Le tremblement de terre qui a secoué la région d’Émilie en Italie avait contraint les dirigeants de Cittaslow international à repousser l’assemblée générale de cette association de villes. Créon aura donc dû patienter plusieurs mois pour recevoir sa certification qu’elle avait sollicitée il y a près d’un an. C’est désormais chose faite puisque la preuve d’entrée officielle dans ce cercle très fermé des cités tournées vers une forme d’art de vivre ne reposant plus sur la vitesse a été remise à Novallera, en même temps qu’à l’autre ville girondine de Blanquefort. En fait, ce sera la seconde « récompense » officielle de 2012, avec le ruban national du développement durable qui a été renouvelé pour deux années supplémentaires par le jury national. Chaque fois, les critères de ces reconnaissances sont quasiment identiques et reposent sur les volets sociaux, citoyens et environnementaux, de la politique municipale.
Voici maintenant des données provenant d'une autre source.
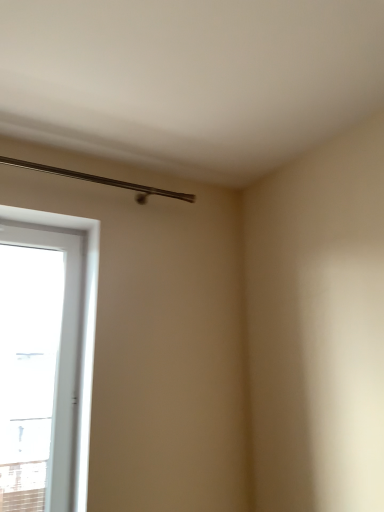 Where is `transparent glass window at left`? The width and height of the screenshot is (384, 512). transparent glass window at left is located at coordinates (83, 330).

This screenshot has width=384, height=512. Describe the element at coordinates (83, 330) in the screenshot. I see `transparent glass window at left` at that location.

Where is `transparent glass window at left`? The height and width of the screenshot is (512, 384). transparent glass window at left is located at coordinates (83, 330). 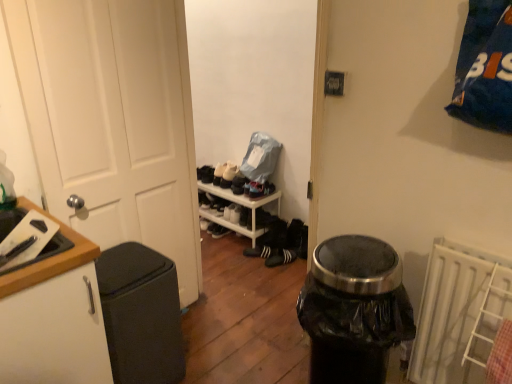 Question: From the image's perspective, is black suede sneakers at center, the first footwear from the right, above black plastic trash can at center?

Choices:
 (A) no
 (B) yes

Answer: (B)

Question: Is there a large distance between black suede sneakers at center, the first footwear from the right, and black plastic trash can at center?

Choices:
 (A) yes
 (B) no

Answer: (A)

Question: Can you confirm if black suede sneakers at center, the first footwear from the right, is bigger than black plastic trash can at center?

Choices:
 (A) yes
 (B) no

Answer: (B)

Question: Can you confirm if black suede sneakers at center, which is the 2th footwear in left-to-right order, is shorter than black plastic trash can at center?

Choices:
 (A) yes
 (B) no

Answer: (A)

Question: Is black suede sneakers at center, which is the 2th footwear in left-to-right order, next to black plastic trash can at center and touching it?

Choices:
 (A) yes
 (B) no

Answer: (B)

Question: Can you confirm if black suede sneakers at center, the first footwear from the right, is positioned to the left of black plastic trash can at center?

Choices:
 (A) no
 (B) yes

Answer: (B)

Question: Is wooden cutting board at left positioned far away from white matte door at left?

Choices:
 (A) yes
 (B) no

Answer: (B)

Question: Are wooden cutting board at left and white matte door at left beside each other?

Choices:
 (A) no
 (B) yes

Answer: (A)

Question: Can you confirm if wooden cutting board at left is shorter than white matte door at left?

Choices:
 (A) no
 (B) yes

Answer: (B)

Question: Is wooden cutting board at left positioned with its back to white matte door at left?

Choices:
 (A) yes
 (B) no

Answer: (B)

Question: Considering the relative positions of wooden cutting board at left and white matte door at left in the image provided, is wooden cutting board at left behind white matte door at left?

Choices:
 (A) no
 (B) yes

Answer: (A)

Question: Considering the relative positions of wooden cutting board at left and white matte door at left in the image provided, is wooden cutting board at left to the left of white matte door at left from the viewer's perspective?

Choices:
 (A) no
 (B) yes

Answer: (B)

Question: Is white matte cabinet at left not within white plastic radiator at lower right?

Choices:
 (A) no
 (B) yes

Answer: (B) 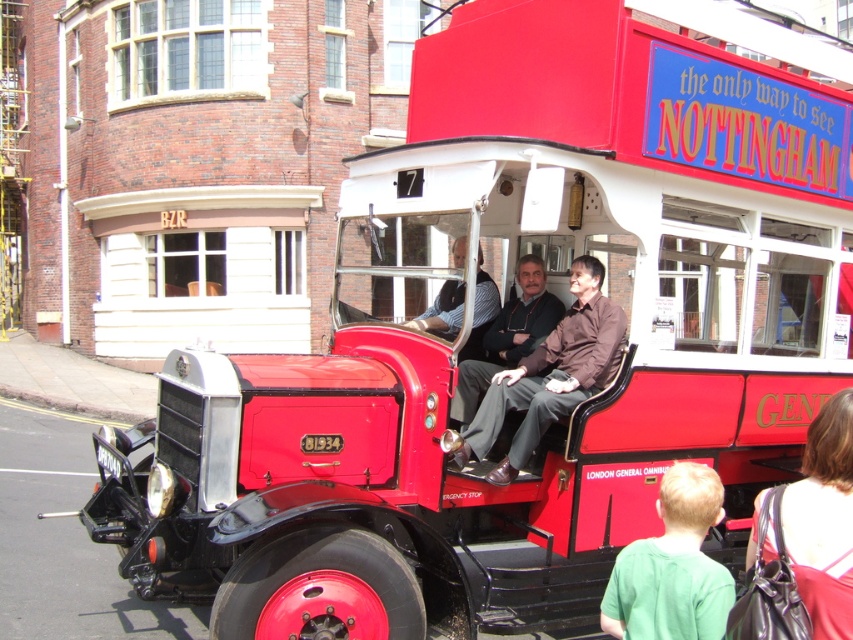 You are standing at the back of the vintage red bus and want to move to the front. Which point, point 1 at point (703, 513) or point 2 at point (502, 321), is closer to the front of the bus?

Point 1 at point (703, 513) is closer to the front of the bus because it is in front of point 2 at point (502, 321). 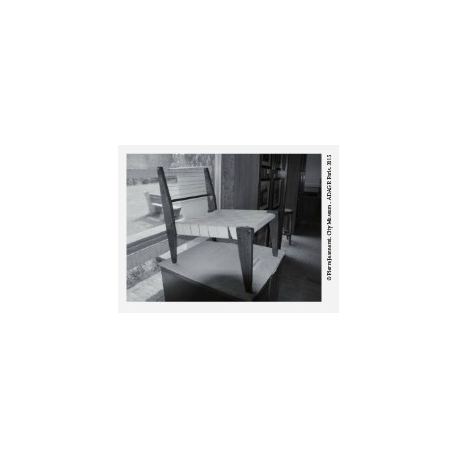 What are the coordinates of `3 chair legs` in the screenshot? It's located at (251, 237), (279, 238), (172, 249). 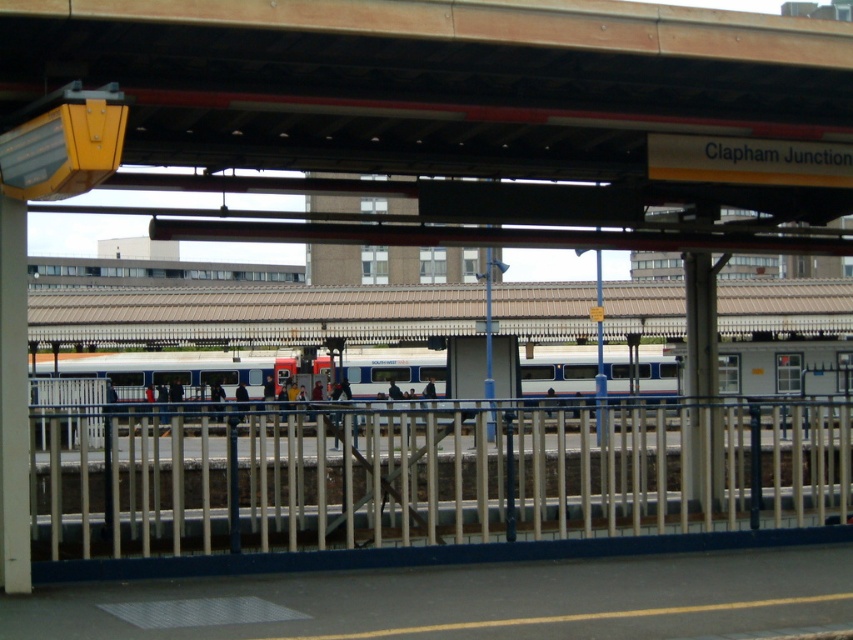 You are a maintenance worker checking the height of objects in the station. Which object has a smaller height between the wooden beam at upper center and the metallic silver rail at center?

The wooden beam at upper center has a lesser height compared to the metallic silver rail at center, so the wooden beam at upper center is smaller in height.

You are a maintenance worker at Clapham Junction railway station. You need to inspect both the wooden beam at upper center and the metallic silver rail at center. Which object should you check first if you want to start from the highest point?

You should check the wooden beam at upper center first because it is located above the metallic silver rail at center, making it the higher object.

You are standing at the Clapham Junction railway station and see two points marked on the platform. The first point is at coordinate point (759, 97) and the second is at point (200, 538). Which point is closer to your current position?

Point (200, 538) is closer to your current position because it is nearer to the camera compared to point (759, 97), which is further away.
Ces 3 piliers sont en effet indissociables et c’est de leur appréciation globale que dépend véritablement l’avenir local.
Pour Créon, l’axe général de toute l’action municipale repose sur la volonté de ne jamais basculer vers toutes les formes de consommation de la vie quotidienne, mais de faire, autant que cette volonté soit comprise, des actrices et des acteurs de la gestion de leur avenir. Même si cette appellation risque de paraître présomptueuse, la méthode peut se définir comme de l’autogestion associative citoyenne. Les deux autres volets découlent nécessairement de la constance que l’on doit avoir dans la mise en œuvre de ce principe. Bien évidemment, il faut de longues années pour parvenir à instiller une autre vision de la gestion municipale, ne reposant plus sur la toute puissance des élus mais sur des délégations maîtrisées d’une bonne part de l’action collective aux habitants, organisés en associations gestionnaires. C’est ainsi que la totalité des actions collectives locales ou intercommunales sont placées entre les mains de plusieurs centaines d’élus, tout aussi capables que les conseillers municipaux de mettre en œuvre des initiatives d’intérêt collectif.
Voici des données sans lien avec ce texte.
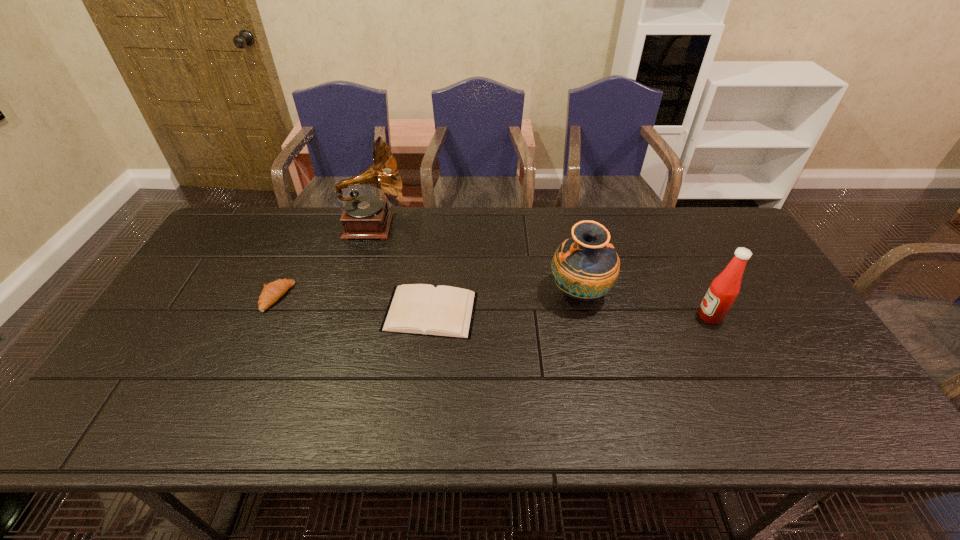 Where is `vacant space at the near right corner of the desktop`? Image resolution: width=960 pixels, height=540 pixels. vacant space at the near right corner of the desktop is located at coordinates (870, 434).

What are the coordinates of `free area in between the rightmost object and the hardback book` in the screenshot? It's located at (570, 314).

Find the location of a particular element. This screenshot has width=960, height=540. blank region between the phonograph_record and the condiment is located at coordinates (541, 271).

Where is `vacant region between the tallest object and the condiment`? Image resolution: width=960 pixels, height=540 pixels. vacant region between the tallest object and the condiment is located at coordinates (541, 271).

Where is `empty space that is in between the rightmost object and the phonograph_record`? empty space that is in between the rightmost object and the phonograph_record is located at coordinates (541, 271).

Identify the location of free area in between the condiment and the leftmost object. The height and width of the screenshot is (540, 960). (493, 307).

Identify the location of free point between the crescent roll and the rightmost object. (493, 307).

Find the location of `free spot between the farthest object and the leftmost object`. free spot between the farthest object and the leftmost object is located at coordinates [x=324, y=261].

At what (x,y) coordinates should I click in order to perform the action: click on vacant space that's between the second shortest object and the shortest object. Please return your answer as a coordinate pair (x, y). Looking at the image, I should click on (353, 305).

At what (x,y) coordinates should I click in order to perform the action: click on free space that is in between the farthest object and the rightmost object. Please return your answer as a coordinate pair (x, y). The image size is (960, 540). Looking at the image, I should click on (541, 271). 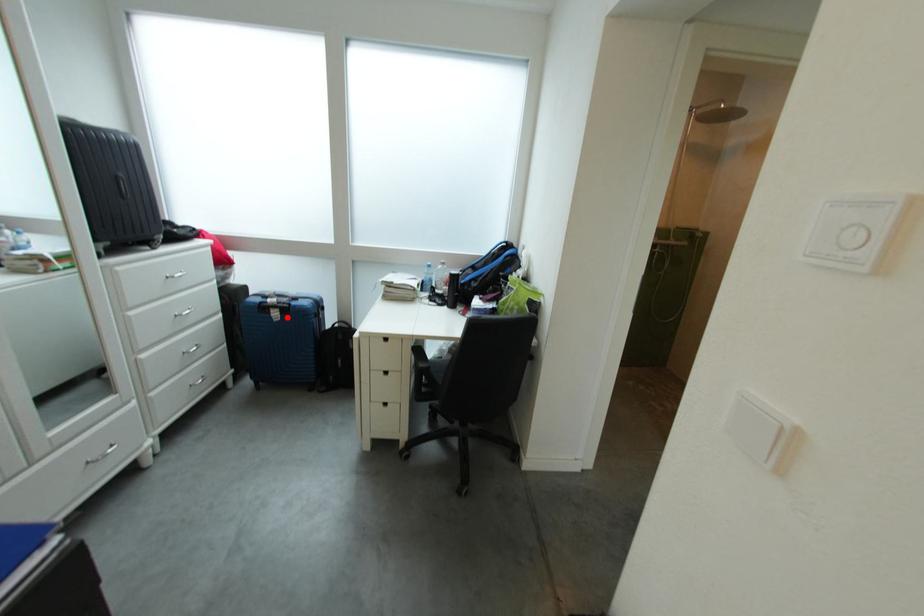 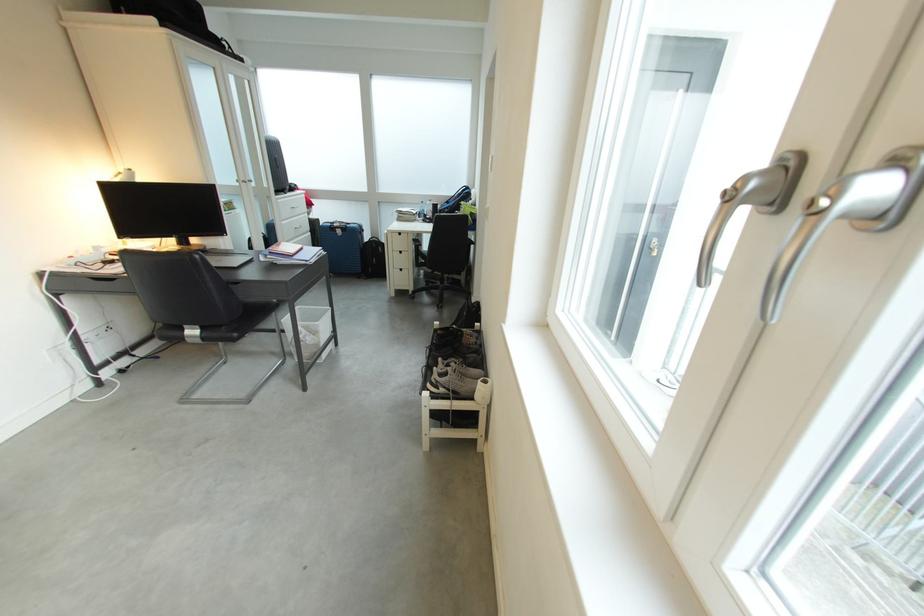 In the second image, find the point that corresponds to the highlighted location in the first image.

(350, 235) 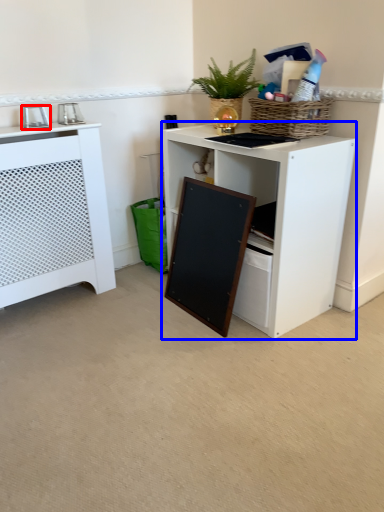 Question: Which of the following is the farthest to the observer, appliance (highlighted by a red box) or desk (highlighted by a blue box)?

Choices:
 (A) appliance
 (B) desk

Answer: (A) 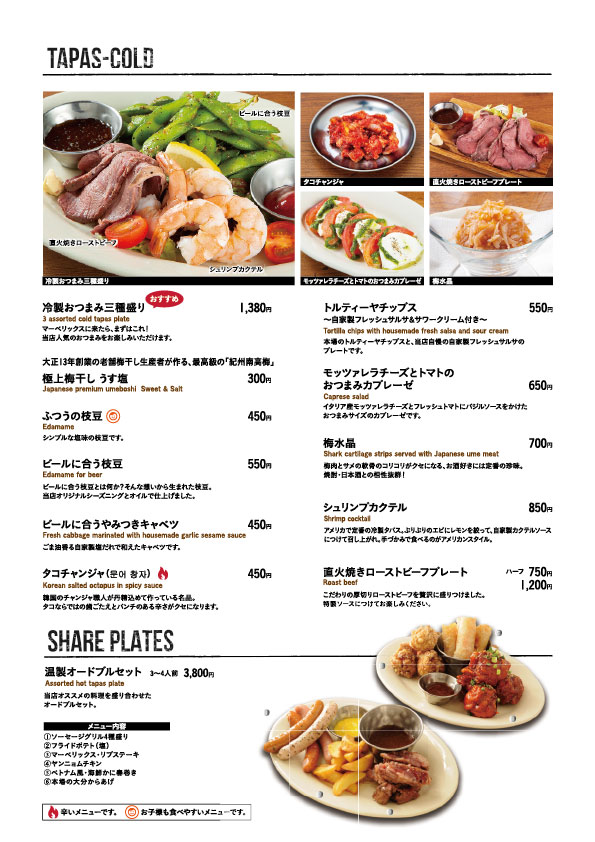 You are a GUI agent. You are given a task and a screenshot of the screen. Output one action in this format:
    pyautogui.click(x=<x>, y=<y>)
    Task: Click on the plates
    
    Given the screenshot: What is the action you would take?
    (x=131, y=642) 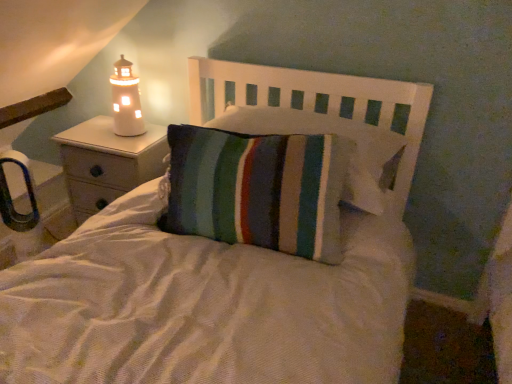 What do you see at coordinates (218, 289) in the screenshot?
I see `striped fabric pillow at center` at bounding box center [218, 289].

The width and height of the screenshot is (512, 384). Describe the element at coordinates (327, 133) in the screenshot. I see `striped fabric pillow at center` at that location.

Find the location of a particular element. The height and width of the screenshot is (384, 512). white ceramic lighthouse at left is located at coordinates (126, 100).

Is matte white nightstand at left not close to striped fabric pillow at center?

Actually, matte white nightstand at left and striped fabric pillow at center are a little close together.

Which is in front, matte white nightstand at left or striped fabric pillow at center?

striped fabric pillow at center is in front.

Considering the sizes of objects matte white nightstand at left and striped fabric pillow at center in the image provided, who is taller, matte white nightstand at left or striped fabric pillow at center?

matte white nightstand at left is taller.

Considering the sizes of matte white nightstand at left and striped fabric pillow at center in the image, is matte white nightstand at left bigger or smaller than striped fabric pillow at center?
Tout le secteur culturel (cinéma, bibliothèque, musique, apprentissages artistques, spectacles, manifestations ou animations multiples…) est déconnecté du budget communal pour être, par convention, animé, programmé, mis en œuvre par plus d’une soixantaine de personnes de toutes origines et de tous les âges. Et il en est ainsi désormais depuis plus de 40 ans avec, lentement, la mise en place d’une professionnalisation des actions, puisque les associations ayant une activité dans ce secteur emploient plus de 50 mutualisés en équivalents temps plein. Les élus locaux travaillent avec les citoyens à l’élaboration des conventions d’objectifs sur 3 ans, garantissant des aides matérielles et des financements ne reposant que sur des objectifs quantitatifs et qualitatifs communs. Il en va de même dans le sport, mais avec un volume d’emplois moindre ! Globalement, sur le plan social, le système est identique avec, à l’échelon intercommunal ou communal, la nécessité de voir des bonnes volontés prendre en compte les services allant de la petite enfance, à la vieillesse en passant par la jeunesse. Là encore, la gestion associative citoyenne permet de coller au plus près des besoins et surtout d’éviter que les initiative soient stérilisées par le conformisme administratif. Plus de 70 équivalents temps plein interviennent sur l’ensemble de ces propositions, lentement mises en place. Le conventionnement permet, là encore, un partage équitable des responsabilités : à la collectivité territoriale, les soucis matériels et aux bénévoles gestionnaires, secondés par les professionnels de leur choix, les orientations ou les choix adaptés aux besoins.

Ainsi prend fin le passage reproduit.